Hunter Support Services Pty Ltd v The Children's Guardian
[2005] NSWSC 616
•24 June 2005
CITATION: Hunter Support Services Pty Ltd v The Children's Guardian [2005] NSWSC 616
HEARING DATE(S): 24 June, 2005
JUDGMENT DATE :
24 June 2005JURISDICTION: Equity Division
JUDGMENT OF: Palmer J
DECISION: "Individual" does not include "corporation"; Plaintiff's Summons dismissed.
CATCHWORDS: STATUTORY INTERPRETATION - WORDS AND PHRASES - "INDIVIDUAL" - Whether "individual" in Regulation 20(1)(c) Children and Young Persons (Care and Protection) Regulations, 2000 (NSW) includes "corporation".

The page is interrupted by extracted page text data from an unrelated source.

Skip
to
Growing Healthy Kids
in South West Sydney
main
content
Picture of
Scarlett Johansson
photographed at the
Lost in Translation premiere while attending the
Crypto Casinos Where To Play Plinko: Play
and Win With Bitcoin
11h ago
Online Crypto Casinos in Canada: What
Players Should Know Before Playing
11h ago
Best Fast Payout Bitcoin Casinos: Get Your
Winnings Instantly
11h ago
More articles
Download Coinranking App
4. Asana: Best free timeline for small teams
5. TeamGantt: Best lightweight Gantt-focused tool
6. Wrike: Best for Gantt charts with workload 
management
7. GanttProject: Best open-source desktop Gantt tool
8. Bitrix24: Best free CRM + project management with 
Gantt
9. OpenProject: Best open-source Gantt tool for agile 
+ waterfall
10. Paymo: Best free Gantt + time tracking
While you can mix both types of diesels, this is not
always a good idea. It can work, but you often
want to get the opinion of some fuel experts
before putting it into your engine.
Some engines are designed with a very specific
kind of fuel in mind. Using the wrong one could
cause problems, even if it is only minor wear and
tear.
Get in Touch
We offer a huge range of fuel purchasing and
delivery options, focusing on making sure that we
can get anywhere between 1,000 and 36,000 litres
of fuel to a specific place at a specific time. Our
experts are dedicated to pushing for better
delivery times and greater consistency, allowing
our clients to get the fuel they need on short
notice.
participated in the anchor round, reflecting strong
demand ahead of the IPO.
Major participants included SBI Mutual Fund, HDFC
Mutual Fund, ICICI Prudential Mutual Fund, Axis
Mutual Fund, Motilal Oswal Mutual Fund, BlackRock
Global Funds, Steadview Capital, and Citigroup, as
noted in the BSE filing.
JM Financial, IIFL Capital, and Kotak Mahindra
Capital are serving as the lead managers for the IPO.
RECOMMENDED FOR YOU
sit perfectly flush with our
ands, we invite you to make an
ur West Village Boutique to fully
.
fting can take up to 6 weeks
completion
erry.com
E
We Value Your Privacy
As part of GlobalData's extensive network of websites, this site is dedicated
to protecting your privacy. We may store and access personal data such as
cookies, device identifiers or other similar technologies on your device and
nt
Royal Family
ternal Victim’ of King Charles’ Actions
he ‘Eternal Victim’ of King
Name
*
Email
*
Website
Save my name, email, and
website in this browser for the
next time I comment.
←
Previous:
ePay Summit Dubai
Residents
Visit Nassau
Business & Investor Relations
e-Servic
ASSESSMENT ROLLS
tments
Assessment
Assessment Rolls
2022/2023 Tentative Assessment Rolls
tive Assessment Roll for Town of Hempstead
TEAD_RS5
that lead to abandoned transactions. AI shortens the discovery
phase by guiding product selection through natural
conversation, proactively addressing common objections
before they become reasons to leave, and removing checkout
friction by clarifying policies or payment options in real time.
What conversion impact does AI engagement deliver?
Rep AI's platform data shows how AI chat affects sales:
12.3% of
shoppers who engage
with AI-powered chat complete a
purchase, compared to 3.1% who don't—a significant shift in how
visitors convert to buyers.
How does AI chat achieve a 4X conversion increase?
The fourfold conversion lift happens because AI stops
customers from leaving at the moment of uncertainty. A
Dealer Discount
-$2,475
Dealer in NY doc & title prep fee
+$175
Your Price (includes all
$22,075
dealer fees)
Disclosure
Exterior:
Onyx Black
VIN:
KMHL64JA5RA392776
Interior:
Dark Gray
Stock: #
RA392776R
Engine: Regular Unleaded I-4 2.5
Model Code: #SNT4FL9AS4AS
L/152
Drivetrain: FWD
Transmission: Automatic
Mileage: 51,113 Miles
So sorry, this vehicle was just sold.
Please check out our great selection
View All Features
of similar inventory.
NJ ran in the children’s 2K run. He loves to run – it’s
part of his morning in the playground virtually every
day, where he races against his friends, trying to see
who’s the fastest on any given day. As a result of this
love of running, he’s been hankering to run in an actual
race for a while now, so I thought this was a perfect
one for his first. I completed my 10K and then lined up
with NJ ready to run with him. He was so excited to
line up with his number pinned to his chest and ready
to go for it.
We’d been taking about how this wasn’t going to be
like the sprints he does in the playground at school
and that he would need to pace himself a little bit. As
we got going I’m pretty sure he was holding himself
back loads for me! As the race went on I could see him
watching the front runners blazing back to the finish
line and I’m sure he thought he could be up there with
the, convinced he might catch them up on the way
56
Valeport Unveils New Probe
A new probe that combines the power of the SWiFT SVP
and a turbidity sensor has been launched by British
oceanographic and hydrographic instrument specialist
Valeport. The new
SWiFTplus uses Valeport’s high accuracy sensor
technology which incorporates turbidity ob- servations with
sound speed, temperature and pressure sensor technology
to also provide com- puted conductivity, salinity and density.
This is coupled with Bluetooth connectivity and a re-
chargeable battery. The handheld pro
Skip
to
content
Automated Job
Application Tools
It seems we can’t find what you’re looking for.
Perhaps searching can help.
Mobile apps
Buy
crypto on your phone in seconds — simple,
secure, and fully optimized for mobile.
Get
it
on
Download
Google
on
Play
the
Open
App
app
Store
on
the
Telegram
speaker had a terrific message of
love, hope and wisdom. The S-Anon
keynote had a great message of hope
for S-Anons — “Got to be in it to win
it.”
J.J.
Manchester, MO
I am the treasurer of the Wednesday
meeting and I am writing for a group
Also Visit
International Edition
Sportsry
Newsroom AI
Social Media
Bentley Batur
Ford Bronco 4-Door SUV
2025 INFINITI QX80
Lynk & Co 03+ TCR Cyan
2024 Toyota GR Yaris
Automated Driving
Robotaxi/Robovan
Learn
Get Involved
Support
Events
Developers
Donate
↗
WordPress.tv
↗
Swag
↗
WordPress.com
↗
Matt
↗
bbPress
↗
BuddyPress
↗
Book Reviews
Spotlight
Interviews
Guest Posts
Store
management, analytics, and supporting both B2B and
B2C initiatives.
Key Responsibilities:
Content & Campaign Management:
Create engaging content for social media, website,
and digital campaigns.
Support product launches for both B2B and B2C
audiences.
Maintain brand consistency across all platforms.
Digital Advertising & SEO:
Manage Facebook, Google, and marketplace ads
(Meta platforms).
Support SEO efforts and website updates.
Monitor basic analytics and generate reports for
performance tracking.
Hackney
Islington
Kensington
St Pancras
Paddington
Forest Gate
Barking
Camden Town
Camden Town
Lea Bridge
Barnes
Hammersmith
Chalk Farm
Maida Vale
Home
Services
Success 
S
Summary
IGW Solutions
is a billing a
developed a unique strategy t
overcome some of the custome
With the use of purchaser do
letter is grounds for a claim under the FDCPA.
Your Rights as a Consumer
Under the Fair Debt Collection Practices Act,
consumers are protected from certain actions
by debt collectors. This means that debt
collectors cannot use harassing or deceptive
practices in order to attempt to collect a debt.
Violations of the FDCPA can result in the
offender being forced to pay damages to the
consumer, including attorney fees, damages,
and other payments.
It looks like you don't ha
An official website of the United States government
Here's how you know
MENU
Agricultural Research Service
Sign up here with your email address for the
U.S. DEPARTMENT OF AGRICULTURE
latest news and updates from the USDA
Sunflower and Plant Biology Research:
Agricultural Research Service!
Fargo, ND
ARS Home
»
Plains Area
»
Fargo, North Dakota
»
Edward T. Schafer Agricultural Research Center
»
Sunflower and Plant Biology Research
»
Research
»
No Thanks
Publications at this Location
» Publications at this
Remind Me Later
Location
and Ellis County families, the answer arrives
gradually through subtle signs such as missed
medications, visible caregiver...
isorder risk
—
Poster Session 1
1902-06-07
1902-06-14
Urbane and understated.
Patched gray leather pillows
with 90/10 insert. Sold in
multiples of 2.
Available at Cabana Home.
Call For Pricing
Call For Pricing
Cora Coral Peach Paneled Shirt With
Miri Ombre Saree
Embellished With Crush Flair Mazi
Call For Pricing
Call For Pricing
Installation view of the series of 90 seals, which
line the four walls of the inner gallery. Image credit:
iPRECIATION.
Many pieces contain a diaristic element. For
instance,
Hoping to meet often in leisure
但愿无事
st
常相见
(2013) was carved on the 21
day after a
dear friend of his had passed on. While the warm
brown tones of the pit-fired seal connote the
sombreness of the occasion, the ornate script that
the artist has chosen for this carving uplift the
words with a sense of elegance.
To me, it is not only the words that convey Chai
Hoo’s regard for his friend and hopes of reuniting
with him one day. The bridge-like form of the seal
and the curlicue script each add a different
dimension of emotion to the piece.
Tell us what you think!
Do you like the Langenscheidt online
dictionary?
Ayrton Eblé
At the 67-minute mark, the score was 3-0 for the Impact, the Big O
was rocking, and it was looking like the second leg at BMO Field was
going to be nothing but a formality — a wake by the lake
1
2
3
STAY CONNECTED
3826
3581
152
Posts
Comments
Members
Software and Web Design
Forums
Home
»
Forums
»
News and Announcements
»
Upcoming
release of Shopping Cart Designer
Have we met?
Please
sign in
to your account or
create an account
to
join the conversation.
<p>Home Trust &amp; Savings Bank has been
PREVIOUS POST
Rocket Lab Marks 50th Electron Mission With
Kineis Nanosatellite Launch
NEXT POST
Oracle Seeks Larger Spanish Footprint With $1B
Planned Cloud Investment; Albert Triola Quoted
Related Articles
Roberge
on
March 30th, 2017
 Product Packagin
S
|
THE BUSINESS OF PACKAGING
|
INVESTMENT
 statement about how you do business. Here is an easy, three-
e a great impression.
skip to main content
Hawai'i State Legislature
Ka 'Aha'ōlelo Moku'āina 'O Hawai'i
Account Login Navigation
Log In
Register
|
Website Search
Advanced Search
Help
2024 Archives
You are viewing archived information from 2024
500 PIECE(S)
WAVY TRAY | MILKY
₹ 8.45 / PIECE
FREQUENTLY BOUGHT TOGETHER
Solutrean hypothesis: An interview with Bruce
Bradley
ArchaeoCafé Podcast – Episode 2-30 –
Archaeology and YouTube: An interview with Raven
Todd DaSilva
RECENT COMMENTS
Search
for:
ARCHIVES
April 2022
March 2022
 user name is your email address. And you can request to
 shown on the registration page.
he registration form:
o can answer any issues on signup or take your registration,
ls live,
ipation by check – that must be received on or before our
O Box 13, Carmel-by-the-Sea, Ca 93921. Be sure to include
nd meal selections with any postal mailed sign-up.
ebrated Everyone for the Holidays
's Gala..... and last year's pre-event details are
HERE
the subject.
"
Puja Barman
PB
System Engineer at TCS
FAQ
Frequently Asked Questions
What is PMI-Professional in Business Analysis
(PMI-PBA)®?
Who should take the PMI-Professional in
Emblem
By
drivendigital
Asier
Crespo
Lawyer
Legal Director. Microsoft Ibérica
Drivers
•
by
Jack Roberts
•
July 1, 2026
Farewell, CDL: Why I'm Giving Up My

LEGISLATION CITED: - Children and Young Persons (Care and Protection) Act 1998 (NSW) - Chapter 10, s.136, s.137
- Children and Young Persons (Care and Protection) Regulations, 2000 (NSW) - clauses 20, 22A, 36
- Interpretation Act 1987 (NSW) - s.5, s.21CASES CITED: Blue Metal Industries Ltd v R.W. Dilley [1970] AC 827
Duperouzel v Cameron [1973] WAR 181
Hall v Jones (1942) 42 SR(NSW) 203
Knightsbridge Estates Trust Ltd v Byrne [1940] AC 613B
Taxation, Deputy Commissioner of (NSW) v Mutton (1988) 79 ALR 509PARTIES: Hunter Support Services Pty Ltd - Plaintiff
The Children's Guardian - DefendantFILE NUMBER(S): SC 2742/05
COUNSEL: R.H. Taperell - Plaintiff
S. Free (Sol) - DefendantSOLICITORS: Cantle Carmichael Lawyers - Plaintiff
Crown Solicitor - Defendant
LOWER COURT JURISDICTION:
Issues
1 The Plaintiff’s Summons raises a short but novel point of construction as to the meaning of the word “individual” in the Regulations made under the Children and Young Persons (Care and Protection) Act 1998 (NSW) (respectively “the Regulations” and “the Act”).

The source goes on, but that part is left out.